*** RECORDS TO PROCESS Section Begins ***

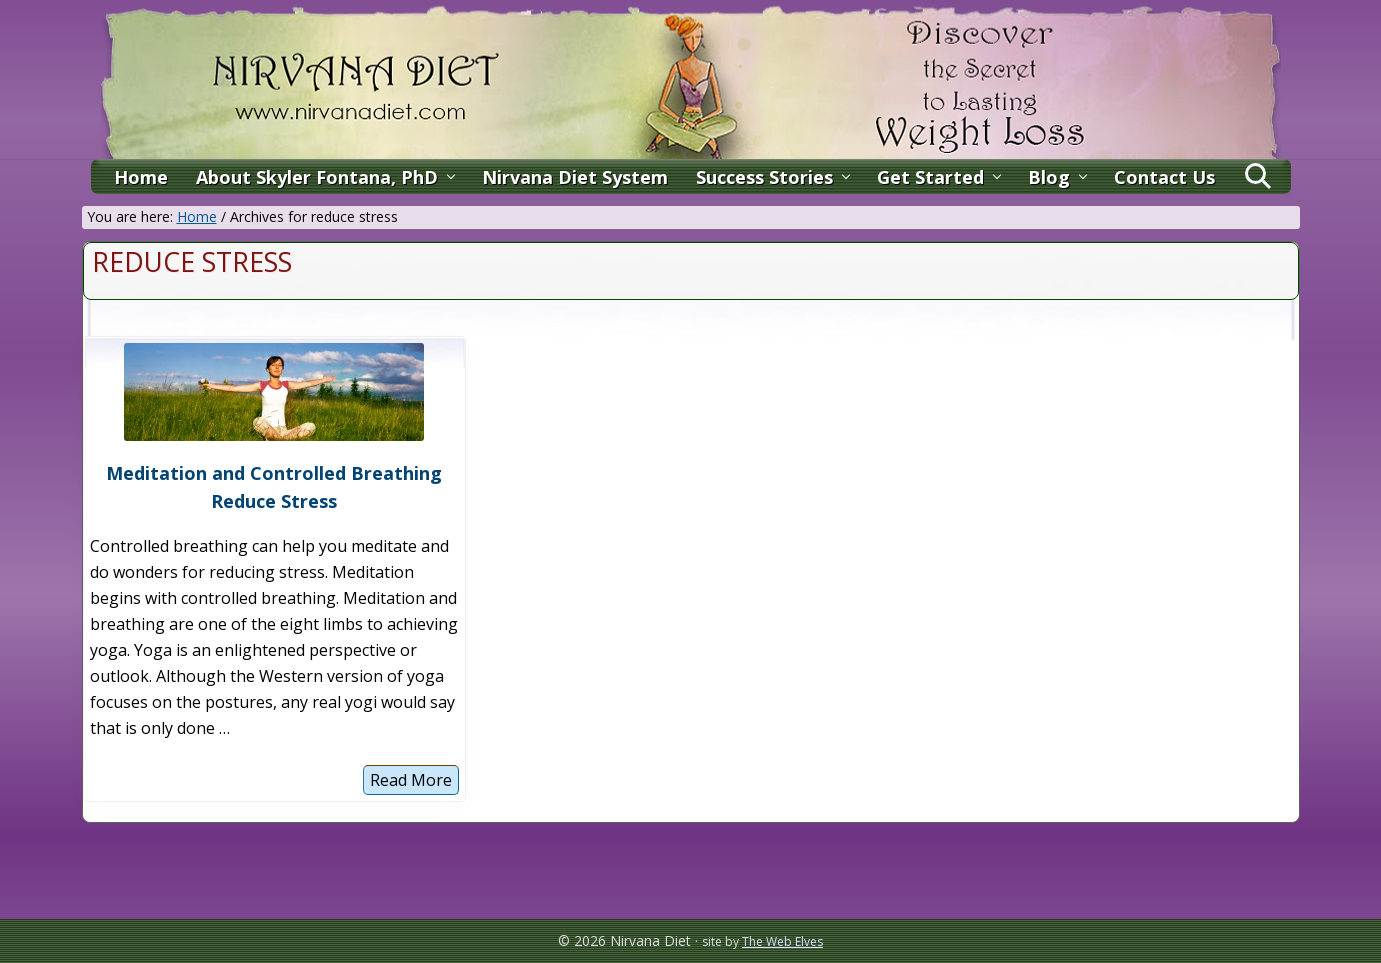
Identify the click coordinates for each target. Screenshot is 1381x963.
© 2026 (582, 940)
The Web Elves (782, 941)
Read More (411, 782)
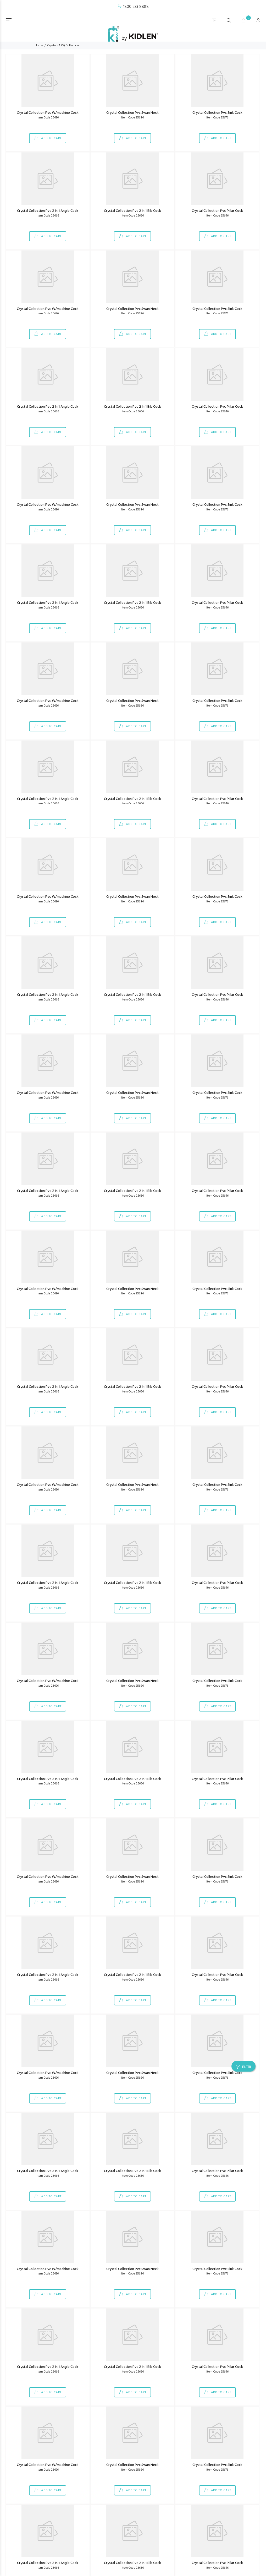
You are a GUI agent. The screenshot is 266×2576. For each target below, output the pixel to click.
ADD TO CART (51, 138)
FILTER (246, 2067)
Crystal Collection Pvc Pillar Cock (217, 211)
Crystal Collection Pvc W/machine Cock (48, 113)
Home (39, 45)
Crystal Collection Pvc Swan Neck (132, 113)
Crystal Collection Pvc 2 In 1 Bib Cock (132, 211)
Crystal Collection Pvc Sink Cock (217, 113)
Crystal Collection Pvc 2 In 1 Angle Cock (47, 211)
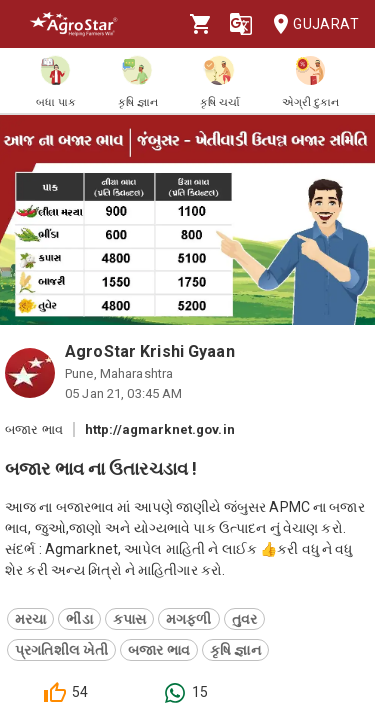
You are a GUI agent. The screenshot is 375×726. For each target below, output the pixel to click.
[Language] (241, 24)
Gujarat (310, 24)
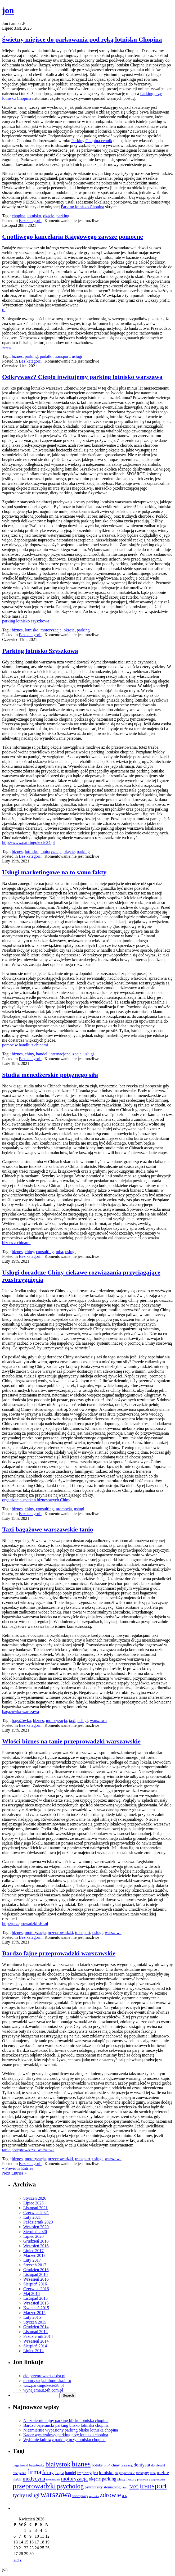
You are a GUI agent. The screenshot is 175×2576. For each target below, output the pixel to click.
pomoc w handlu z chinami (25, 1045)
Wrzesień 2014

*** RECORDS TO PROCESS Section Ends ***

### REQUIREMENT
The answer must be the part of the records that opens with the line containing "Home (39, 45)" and closes with the line containing "Gujarat (310, 24)", reproduced exactly, with no pictures.

### YOUR SOLUTION
Home (39, 45)
Crystal Collection Pvc Swan Neck (132, 113)
Crystal Collection Pvc 2 In 1 Bib Cock (132, 211)
Crystal Collection Pvc Sink Cock (217, 113)
Crystal Collection Pvc 2 In 1 Angle Cock (47, 211)
You are a GUI agent. The screenshot is 375×726. For each target below, output the pixel to click.
[Language] (241, 24)
Gujarat (310, 24)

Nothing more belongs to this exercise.